What is eKuiper
LF Edge eKuiper is an edge lightweight IoT data analytics and stream processing engine. It is a universal edge computing service or middleware designed for resource constrained edge gateways or devices.
One goal of eKuiper is to migrate the cloud streaming software frameworks (such as Apache Spark,Apache Storm and Apache Flink) to edge side. eKuiper references these cloud streaming frameworks, and also considered special requirement of edge analytics, and introduced rule engine, which is based on Source
, SQL (business logic)
and Sink
, rule engine is used for developing streaming applications at edge side.
Why eKuiper
In the IoT era, companies in manufacturing, oil and gas, and transportation, as well as those architecting smart cities and smart buildings keep producing billions of streaming data. The data are massive, continuous and somehow “useless” if they are not analyzed. It is nearly impossible to deal with the streaming data by the traditional batch processing due to the data amount and latency requirements. Stream processing is leveraged to analyze streaming data, and it is becoming even more important in the edge side because the requirements of latency, data security and saving bandwidth cost.
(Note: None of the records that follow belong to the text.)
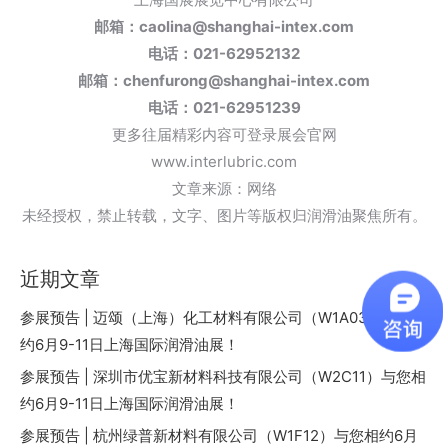
邮箱：caolina@shanghai-intex.com
电话：021-62952132
邮箱：chenfurong@shanghai-intex.com
电话：021-62951239
更多往届精彩内容可登录展会官网
www.interlubric.com
文章来源：网络
未经授权，禁止转载，文字、图片等版权归润滑油聚焦所有。
近期文章
参展预告 | 迈颂（上海）化工材料有限公司（W1A03）与您相
约6月9-11日上海国际润滑油展！
参展预告 | 深圳市优宝新材料科技有限公司（W2C11）与您相
约6月9-11日上海国际润滑油展！
参展预告 | 杭州绿普新材料有限公司（W1F12）与您相约6月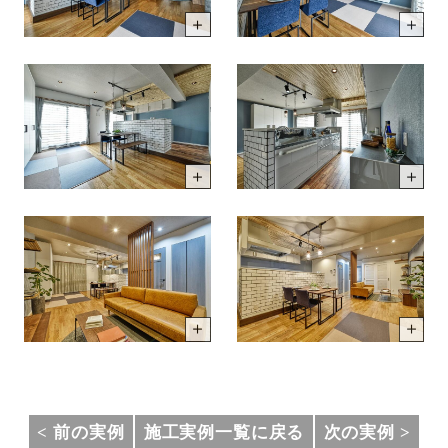
< 前の実例
施工実例一覧に戻る
次の実例 >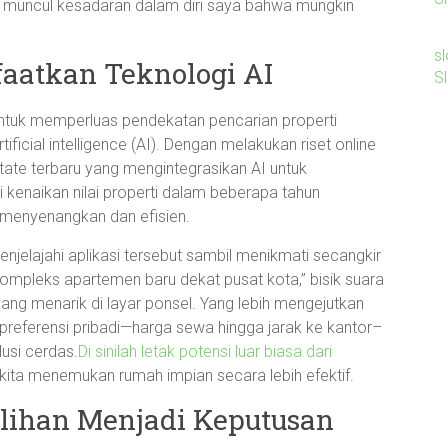
ah muncul kesadaran dalam diri saya bahwa mungkin
sl
aatkan Teknologi AI
S
ntuk memperluas pendekatan pencarian properti
icial intelligence (AI). Dengan melakukan riset online
ate terbaru yang mengintegrasikan AI untuk
enaikan nilai properti dalam beberapa tahun
 menyenangkan dan efisien.
lajahi aplikasi tersebut sambil menikmati secangkir
ompleks apartemen baru dekat pusat kota,” bisik suara
yang menarik di layar ponsel. Yang lebih mengejutkan
referensi pribadi—harga sewa hingga jarak ke kantor–
usi cerdas.
Di sinilah letak potensi luar biasa dari
kita menemukan rumah impian secara lebih efektif.
ilihan Menjadi Keputusan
To address these challenges, eKuiper offers a stream processing engine designed for edge computing with these advantages:
- Low latency: Streaming process near to device generating data and quickly responds to system based on result.
- More data security: Keep private data in-house without sending over Internet, reduce risk of data breach.
- Less bandwidth usage: Less bandwidth usage.
- Simplicity: Use SQL to compose the business logic.
Use scenarios
It can be run at various IoT edge use scenarios, some common usage scenarios are listed below:
- Real-time processing of production line data in the IIoT
- Gateway of Connected Vehicle analyze the data from data-bus in real time
- Real-time analysis of urban facility data in smart city scenarios.
The use cases of eKuiper rules include:
- Data transformation pipeline: Form a pipeline to transform data format and do calculation between external data sources like mqtt to another external data sink/consumer.
- Realtime analytic and aggregation: Do calculation near real time. Aggregate data and calculate within continuous time window.
- Data enrich: Join the streaming data with table to enrich the information.
- Abnormal detect and alert: Continuous detect abnormal data and trigger alert.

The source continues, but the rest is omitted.